[Entries taken from a collection]
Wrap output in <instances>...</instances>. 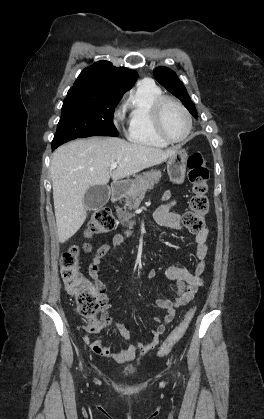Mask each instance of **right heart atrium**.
Masks as SVG:
<instances>
[{"label": "right heart atrium", "instance_id": "right-heart-atrium-1", "mask_svg": "<svg viewBox=\"0 0 264 419\" xmlns=\"http://www.w3.org/2000/svg\"><path fill=\"white\" fill-rule=\"evenodd\" d=\"M121 120H122V117H121L120 115H117V116L115 117V123H116V125H119V124H120V122H121Z\"/></svg>", "mask_w": 264, "mask_h": 419}]
</instances>
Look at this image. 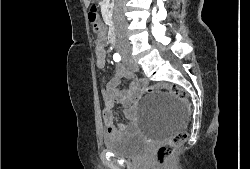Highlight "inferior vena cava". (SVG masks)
I'll return each mask as SVG.
<instances>
[{"instance_id":"inferior-vena-cava-1","label":"inferior vena cava","mask_w":250,"mask_h":169,"mask_svg":"<svg viewBox=\"0 0 250 169\" xmlns=\"http://www.w3.org/2000/svg\"><path fill=\"white\" fill-rule=\"evenodd\" d=\"M125 2L126 0H115L113 22L117 34H119V32H125V30H127L126 18L124 14Z\"/></svg>"}]
</instances>
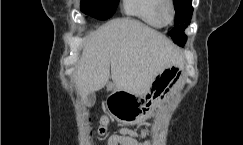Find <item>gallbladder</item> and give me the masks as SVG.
<instances>
[{
	"label": "gallbladder",
	"instance_id": "obj_1",
	"mask_svg": "<svg viewBox=\"0 0 243 145\" xmlns=\"http://www.w3.org/2000/svg\"><path fill=\"white\" fill-rule=\"evenodd\" d=\"M94 101H95V93L91 92L88 95V102L92 105L94 103Z\"/></svg>",
	"mask_w": 243,
	"mask_h": 145
}]
</instances>
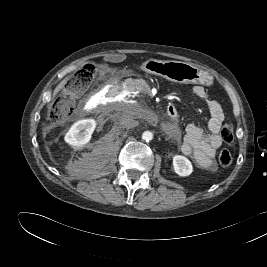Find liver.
Instances as JSON below:
<instances>
[{
    "mask_svg": "<svg viewBox=\"0 0 267 267\" xmlns=\"http://www.w3.org/2000/svg\"><path fill=\"white\" fill-rule=\"evenodd\" d=\"M70 79V76L64 78L57 86L56 88L54 89L53 91V98L57 95V93H59L63 88L64 86L66 85L67 81Z\"/></svg>",
    "mask_w": 267,
    "mask_h": 267,
    "instance_id": "obj_1",
    "label": "liver"
}]
</instances>
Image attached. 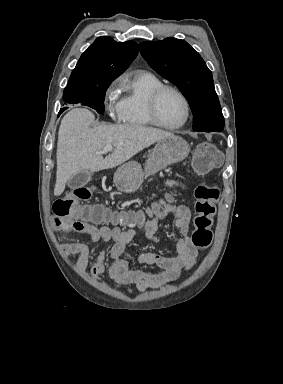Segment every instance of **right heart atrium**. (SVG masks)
Wrapping results in <instances>:
<instances>
[{"mask_svg": "<svg viewBox=\"0 0 283 384\" xmlns=\"http://www.w3.org/2000/svg\"><path fill=\"white\" fill-rule=\"evenodd\" d=\"M121 89L122 80L120 77H117L106 85L103 92L104 108L109 117L114 121L121 119Z\"/></svg>", "mask_w": 283, "mask_h": 384, "instance_id": "1", "label": "right heart atrium"}]
</instances>
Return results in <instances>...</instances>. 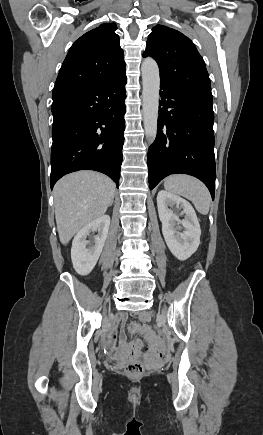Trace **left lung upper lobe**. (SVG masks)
<instances>
[{"instance_id":"1","label":"left lung upper lobe","mask_w":263,"mask_h":435,"mask_svg":"<svg viewBox=\"0 0 263 435\" xmlns=\"http://www.w3.org/2000/svg\"><path fill=\"white\" fill-rule=\"evenodd\" d=\"M144 56H151L158 63L161 82L212 96L204 60L181 32L155 26L148 36Z\"/></svg>"}]
</instances>
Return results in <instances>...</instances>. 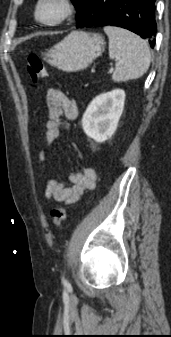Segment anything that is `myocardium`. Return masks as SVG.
I'll list each match as a JSON object with an SVG mask.
<instances>
[{"label": "myocardium", "instance_id": "obj_1", "mask_svg": "<svg viewBox=\"0 0 171 337\" xmlns=\"http://www.w3.org/2000/svg\"><path fill=\"white\" fill-rule=\"evenodd\" d=\"M48 2H54L58 4L61 8L60 15L53 20H45L39 16V12L42 6ZM76 9L77 5L75 0H37L34 5L33 13L36 22H38L39 24L45 27H55L67 21L76 12Z\"/></svg>", "mask_w": 171, "mask_h": 337}]
</instances>
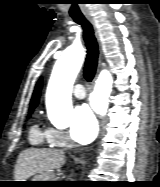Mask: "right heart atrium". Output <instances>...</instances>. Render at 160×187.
<instances>
[{"label": "right heart atrium", "instance_id": "right-heart-atrium-1", "mask_svg": "<svg viewBox=\"0 0 160 187\" xmlns=\"http://www.w3.org/2000/svg\"><path fill=\"white\" fill-rule=\"evenodd\" d=\"M47 142L53 147H69L71 146V141L69 135L55 128H48L45 131Z\"/></svg>", "mask_w": 160, "mask_h": 187}]
</instances>
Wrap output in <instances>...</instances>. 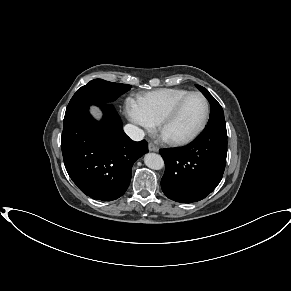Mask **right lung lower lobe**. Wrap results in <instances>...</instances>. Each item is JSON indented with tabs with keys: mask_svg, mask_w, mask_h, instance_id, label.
<instances>
[{
	"mask_svg": "<svg viewBox=\"0 0 291 291\" xmlns=\"http://www.w3.org/2000/svg\"><path fill=\"white\" fill-rule=\"evenodd\" d=\"M103 118L96 121L89 112L79 120H65L61 148L66 170L87 196L112 201L127 190L132 165L148 152V143L132 141L122 130L114 107H101Z\"/></svg>",
	"mask_w": 291,
	"mask_h": 291,
	"instance_id": "1",
	"label": "right lung lower lobe"
}]
</instances>
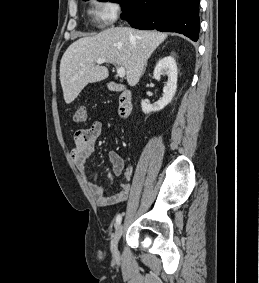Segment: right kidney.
I'll return each instance as SVG.
<instances>
[{"mask_svg":"<svg viewBox=\"0 0 259 283\" xmlns=\"http://www.w3.org/2000/svg\"><path fill=\"white\" fill-rule=\"evenodd\" d=\"M177 74V65L173 56L159 60L153 72L154 78L159 80L161 75H166L168 81L163 88V97L155 104L150 105L144 100L141 101V108L145 114L160 111L172 101L177 89Z\"/></svg>","mask_w":259,"mask_h":283,"instance_id":"obj_1","label":"right kidney"}]
</instances>
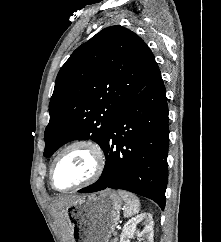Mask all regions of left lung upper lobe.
<instances>
[{
  "label": "left lung upper lobe",
  "instance_id": "1",
  "mask_svg": "<svg viewBox=\"0 0 221 242\" xmlns=\"http://www.w3.org/2000/svg\"><path fill=\"white\" fill-rule=\"evenodd\" d=\"M158 72L147 44L119 25L79 46L56 78L44 156L72 140L92 139L102 148L117 114Z\"/></svg>",
  "mask_w": 221,
  "mask_h": 242
}]
</instances>
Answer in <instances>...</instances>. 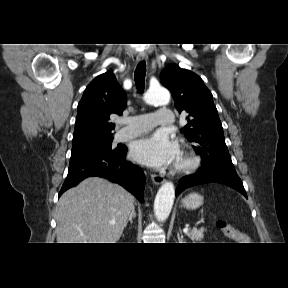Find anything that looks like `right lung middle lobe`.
Listing matches in <instances>:
<instances>
[{
  "instance_id": "1",
  "label": "right lung middle lobe",
  "mask_w": 288,
  "mask_h": 288,
  "mask_svg": "<svg viewBox=\"0 0 288 288\" xmlns=\"http://www.w3.org/2000/svg\"><path fill=\"white\" fill-rule=\"evenodd\" d=\"M113 136L86 145L72 147L70 162H76L88 156L107 154L118 151L120 148H112Z\"/></svg>"
}]
</instances>
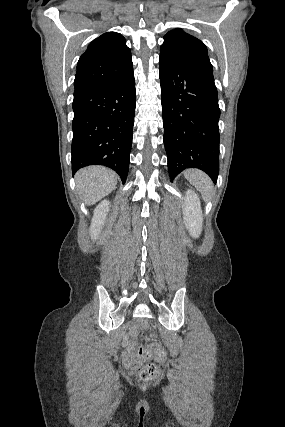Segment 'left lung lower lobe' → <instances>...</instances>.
Instances as JSON below:
<instances>
[{
  "mask_svg": "<svg viewBox=\"0 0 285 427\" xmlns=\"http://www.w3.org/2000/svg\"><path fill=\"white\" fill-rule=\"evenodd\" d=\"M164 145L169 176L186 168L219 173L220 109L213 72L159 57Z\"/></svg>",
  "mask_w": 285,
  "mask_h": 427,
  "instance_id": "1",
  "label": "left lung lower lobe"
}]
</instances>
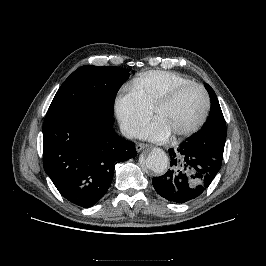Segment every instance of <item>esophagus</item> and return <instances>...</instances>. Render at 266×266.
I'll list each match as a JSON object with an SVG mask.
<instances>
[{
	"mask_svg": "<svg viewBox=\"0 0 266 266\" xmlns=\"http://www.w3.org/2000/svg\"><path fill=\"white\" fill-rule=\"evenodd\" d=\"M147 147H149V145L145 144V143H137L136 144V150L138 152H140L141 150H143L144 148H147Z\"/></svg>",
	"mask_w": 266,
	"mask_h": 266,
	"instance_id": "obj_1",
	"label": "esophagus"
}]
</instances>
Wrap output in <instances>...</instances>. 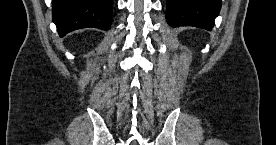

▸ Problem to solve
Exact copy required, pictures excluded: the lines from the one holding "Segment every instance of <item>esophagus</item>" through the last line of the data, both ends included.

▸ Exercise answer
Segment every instance of <item>esophagus</item> and return <instances>...</instances>. Render at 266×266.
I'll list each match as a JSON object with an SVG mask.
<instances>
[{
	"mask_svg": "<svg viewBox=\"0 0 266 266\" xmlns=\"http://www.w3.org/2000/svg\"><path fill=\"white\" fill-rule=\"evenodd\" d=\"M147 147H149V145L145 144V143H137L136 144V150L138 152H140L141 150H143L144 148H147Z\"/></svg>",
	"mask_w": 266,
	"mask_h": 266,
	"instance_id": "obj_1",
	"label": "esophagus"
}]
</instances>
Wrap output in <instances>...</instances>. 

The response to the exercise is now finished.